Essa foi a tônica da etapa final. A Chapecoense buscava o gol sem levar maiores perigos, mas sofria com a velocidade do contragolpe carijó. O Tupi esteve sempre mais perto de marcar o segundo do que sofrer o gol de empate. No único momento em que o cenário se inverteu, brilhou a estrela do goleiro Rodrigo, que salvou o Carijó em uma defesa improvável, mágica, após cabeceio do ataque adversário, aos 29.

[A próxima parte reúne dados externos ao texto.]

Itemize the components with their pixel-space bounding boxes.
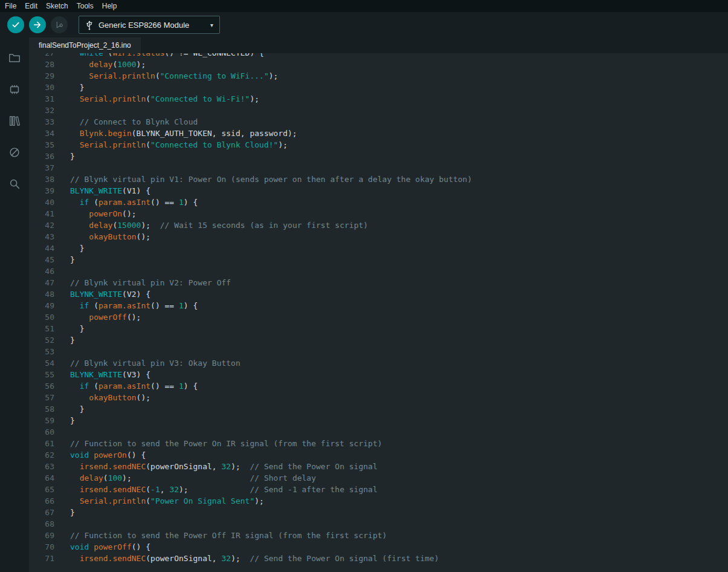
code-line[interactable]: 31 Serial.println("Connected to Wi-Fi!")…: [29, 93, 728, 105]
code-line[interactable]: 47// Blynk virtual pin V2: Power Off: [29, 277, 728, 288]
code-line[interactable]: 48BLYNK_WRITE(V2) {: [29, 288, 728, 300]
code-line[interactable]: 56 if (param.asInt() == 1) {: [29, 380, 728, 392]
menu-edit[interactable]: Edit: [25, 2, 43, 10]
line-number: 44: [29, 242, 56, 254]
code-line[interactable]: 50 powerOff();: [29, 311, 728, 323]
line-number: 53: [29, 346, 56, 357]
line-number: 35: [29, 139, 56, 151]
line-number: 57: [29, 392, 56, 403]
line-number: 46: [29, 265, 56, 277]
arduino-ide-window: File Edit Sketch Tools Help: [0, 0, 728, 572]
line-number: 69: [29, 530, 56, 541]
upload-button[interactable]: [29, 16, 46, 33]
line-number: 47: [29, 277, 56, 288]
menu-sketch[interactable]: Sketch: [46, 2, 74, 10]
sidebar-item-search[interactable]: [0, 168, 29, 200]
code-line[interactable]: 64 delay(100); // Short delay: [29, 472, 728, 484]
code-line[interactable]: 40 if (param.asInt() == 1) {: [29, 197, 728, 208]
code-line[interactable]: 36}: [29, 151, 728, 162]
books-icon: [8, 114, 21, 128]
line-number: 27: [29, 53, 56, 59]
line-number: 71: [29, 553, 56, 564]
code-line[interactable]: 58 }: [29, 403, 728, 415]
folder-icon: [8, 51, 21, 65]
code-line[interactable]: 51 }: [29, 323, 728, 334]
code-line[interactable]: 61// Function to send the Power On IR si…: [29, 438, 728, 449]
code-line[interactable]: 63 irsend.sendNEC(powerOnSignal, 32); //…: [29, 461, 728, 472]
code-line[interactable]: 38// Blynk virtual pin V1: Power On (sen…: [29, 174, 728, 185]
code-line[interactable]: 37: [29, 162, 728, 174]
code-line[interactable]: 59}: [29, 415, 728, 426]
check-icon: [11, 20, 21, 30]
code-line[interactable]: 54// Blynk virtual pin V3: Okay Button: [29, 357, 728, 369]
code-line[interactable]: 46: [29, 265, 728, 277]
sidebar-item-sketchbook[interactable]: [0, 42, 29, 74]
code-line[interactable]: 66 Serial.println("Power On Signal Sent"…: [29, 495, 728, 507]
main-area: finalSendToProject_2_16.ino 27 while (Wi…: [0, 37, 728, 572]
board-selector[interactable]: Generic ESP8266 Module ▾: [79, 16, 220, 34]
line-number: 28: [29, 59, 56, 70]
code-line[interactable]: 57 okayButton();: [29, 392, 728, 403]
code-line[interactable]: 55BLYNK_WRITE(V3) {: [29, 369, 728, 380]
code-line[interactable]: 34 Blynk.begin(BLYNK_AUTH_TOKEN, ssid, p…: [29, 128, 728, 139]
line-number: 33: [29, 116, 56, 128]
code-line[interactable]: 44 }: [29, 242, 728, 254]
sidebar-item-library-manager[interactable]: [0, 105, 29, 137]
code-line[interactable]: 39BLYNK_WRITE(V1) {: [29, 185, 728, 197]
search-icon: [8, 177, 21, 190]
code-line[interactable]: 35 Serial.println("Connected to Blynk Cl…: [29, 139, 728, 151]
arrow-right-icon: [33, 20, 42, 30]
menubar: File Edit Sketch Tools Help: [0, 0, 728, 12]
line-number: 29: [29, 70, 56, 82]
code-line[interactable]: 67}: [29, 507, 728, 518]
tab-label: finalSendToProject_2_16.ino: [39, 41, 131, 50]
code-line[interactable]: 52}: [29, 334, 728, 346]
code-line[interactable]: 60: [29, 426, 728, 438]
menu-help[interactable]: Help: [102, 2, 123, 10]
code-editor[interactable]: 27 while (WiFi.status() != WL_CONNECTED)…: [29, 53, 728, 572]
code-line[interactable]: 68: [29, 518, 728, 530]
code-line[interactable]: 27 while (WiFi.status() != WL_CONNECTED)…: [29, 53, 728, 59]
code-line[interactable]: 71 irsend.sendNEC(powerOnSignal, 32); //…: [29, 553, 728, 564]
line-number: 40: [29, 197, 56, 208]
code-line[interactable]: 42 delay(15000); // Wait 15 seconds (as …: [29, 219, 728, 231]
line-number: 63: [29, 461, 56, 472]
code-line[interactable]: 29 Serial.println("Connecting to WiFi...…: [29, 70, 728, 82]
line-number: 49: [29, 300, 56, 311]
line-number: 67: [29, 507, 56, 518]
code-line[interactable]: 49 if (param.asInt() == 1) {: [29, 300, 728, 311]
line-number: 41: [29, 208, 56, 219]
code-line[interactable]: 28 delay(1000);: [29, 59, 728, 70]
line-number: 70: [29, 541, 56, 553]
line-number: 59: [29, 415, 56, 426]
code-line[interactable]: 65 irsend.sendNEC(-1, 32); // Send -1 af…: [29, 484, 728, 495]
line-number: 30: [29, 82, 56, 93]
line-number: 52: [29, 334, 56, 346]
line-number: 51: [29, 323, 56, 334]
menu-file[interactable]: File: [5, 2, 22, 10]
code-line[interactable]: 32: [29, 105, 728, 116]
line-number: 39: [29, 185, 56, 197]
line-number: 66: [29, 495, 56, 507]
code-line[interactable]: 62void powerOn() {: [29, 449, 728, 461]
code-line[interactable]: 70void powerOff() {: [29, 541, 728, 553]
menu-tools[interactable]: Tools: [77, 2, 100, 10]
code-line[interactable]: 33 // Connect to Blynk Cloud: [29, 116, 728, 128]
code-line[interactable]: 53: [29, 346, 728, 357]
code-line[interactable]: 45}: [29, 254, 728, 265]
sidebar-item-debug[interactable]: [0, 137, 29, 168]
debug-button[interactable]: [51, 16, 68, 33]
code-line[interactable]: 30 }: [29, 82, 728, 93]
code-line[interactable]: 43 okayButton();: [29, 231, 728, 242]
editor-column: finalSendToProject_2_16.ino 27 while (Wi…: [29, 37, 728, 572]
sidebar-item-boards-manager[interactable]: [0, 74, 29, 105]
code-lines: 27 while (WiFi.status() != WL_CONNECTED)…: [29, 53, 728, 564]
code-line[interactable]: 41 powerOn();: [29, 208, 728, 219]
verify-button[interactable]: [7, 16, 24, 33]
code-line[interactable]: 69// Function to send the Power Off IR s…: [29, 530, 728, 541]
tab-sketch[interactable]: finalSendToProject_2_16.ino: [29, 37, 141, 53]
line-number: 31: [29, 93, 56, 105]
line-number: 50: [29, 311, 56, 323]
board-icon: [8, 83, 21, 96]
line-number: 36: [29, 151, 56, 162]
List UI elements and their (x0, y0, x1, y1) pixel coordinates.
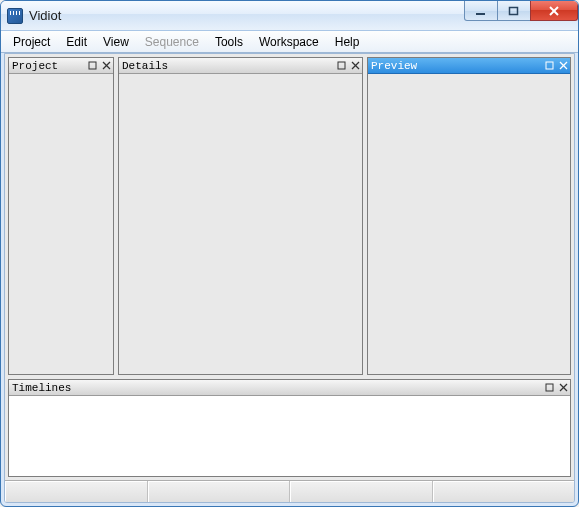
menu-project[interactable]: Project (5, 31, 58, 52)
close-icon (559, 383, 568, 392)
statusbar (5, 480, 574, 502)
maximize-icon (508, 6, 520, 16)
svg-rect-13 (546, 384, 553, 391)
project-panel-maximize-button[interactable] (86, 60, 98, 72)
timelines-panel-header[interactable]: Timelines (9, 380, 570, 396)
timelines-panel-close-button[interactable] (557, 382, 569, 394)
svg-rect-0 (476, 13, 485, 15)
timelines-row: Timelines (5, 377, 574, 480)
close-icon (102, 61, 111, 70)
status-cell-4 (432, 481, 575, 502)
status-cell-2 (147, 481, 290, 502)
menu-tools[interactable]: Tools (207, 31, 251, 52)
preview-panel-header[interactable]: Preview (368, 58, 570, 74)
preview-panel-title: Preview (371, 60, 417, 72)
project-panel-body[interactable] (9, 74, 113, 374)
minimize-icon (475, 6, 487, 16)
svg-rect-7 (338, 62, 345, 69)
close-icon (548, 6, 560, 16)
close-icon (559, 61, 568, 70)
preview-panel-controls (543, 58, 569, 73)
timelines-panel: Timelines (8, 379, 571, 477)
details-panel-header[interactable]: Details (119, 58, 362, 74)
window-controls (465, 1, 578, 21)
menubar: Project Edit View Sequence Tools Workspa… (1, 31, 578, 53)
project-panel-controls (86, 58, 112, 73)
svg-rect-10 (546, 62, 553, 69)
top-panel-row: Project Details (5, 54, 574, 377)
menu-help[interactable]: Help (327, 31, 368, 52)
svg-rect-1 (510, 7, 518, 14)
details-panel-maximize-button[interactable] (335, 60, 347, 72)
maximize-icon (545, 383, 554, 392)
details-panel-title: Details (122, 60, 168, 72)
status-cell-1 (5, 481, 147, 502)
preview-panel: Preview (367, 57, 571, 375)
close-icon (351, 61, 360, 70)
preview-panel-close-button[interactable] (557, 60, 569, 72)
app-window: Vidiot Project Edit View Sequence Tools … (0, 0, 579, 507)
project-panel-close-button[interactable] (100, 60, 112, 72)
project-panel-title: Project (12, 60, 58, 72)
details-panel: Details (118, 57, 363, 375)
maximize-button[interactable] (497, 1, 531, 21)
menu-workspace[interactable]: Workspace (251, 31, 327, 52)
preview-panel-body[interactable] (368, 74, 570, 374)
svg-rect-4 (89, 62, 96, 69)
project-panel: Project (8, 57, 114, 375)
maximize-icon (545, 61, 554, 70)
details-panel-close-button[interactable] (349, 60, 361, 72)
timelines-panel-maximize-button[interactable] (543, 382, 555, 394)
status-cell-3 (289, 481, 432, 502)
close-button[interactable] (530, 1, 578, 21)
client-area: Project Details (4, 53, 575, 503)
timelines-panel-body[interactable] (9, 396, 570, 476)
details-panel-body[interactable] (119, 74, 362, 374)
timelines-panel-controls (543, 380, 569, 395)
maximize-icon (337, 61, 346, 70)
details-panel-controls (335, 58, 361, 73)
preview-panel-maximize-button[interactable] (543, 60, 555, 72)
menu-sequence: Sequence (137, 31, 207, 52)
project-panel-header[interactable]: Project (9, 58, 113, 74)
minimize-button[interactable] (464, 1, 498, 21)
menu-edit[interactable]: Edit (58, 31, 95, 52)
maximize-icon (88, 61, 97, 70)
titlebar[interactable]: Vidiot (1, 1, 578, 31)
timelines-panel-title: Timelines (12, 382, 71, 394)
app-icon (7, 8, 23, 24)
menu-view[interactable]: View (95, 31, 137, 52)
window-title: Vidiot (29, 8, 61, 23)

O Tupi ainda teve mais um caminhão de chances nos contra-ataques. Velozes, o atacante Allan, o volante Léo Salino e o meia Bruninho, que havia entrado no lugar de Henrique, desperdiçaram boas oportunidades. Pouco importava, o 1 a 0 foi o suficiente para retribuir a confiança da torcida e acreditar que as nuvens negras podem ter ficado, de vez e de fato, para trás.
Se a vitória não tirou o Galo Carijó da zona de rebaixamento, pelo menos afastou a equipe da lanterna do grupo B, agora ocupada pelo Brasiliense. Com 9 pontos, o time de Juiz de Fora ocupa a 9ª colocação, há cinco pontos do Oeste, 4º colocado e última equipe na faixa de classificação para a próxima fase. O Tupi volta ao campo no próximo sábado contra o Duque de Caxias, no Estádio Romário de Souza Faria, o Marrentão, na Região Metropolitana do Rio de Janeiro.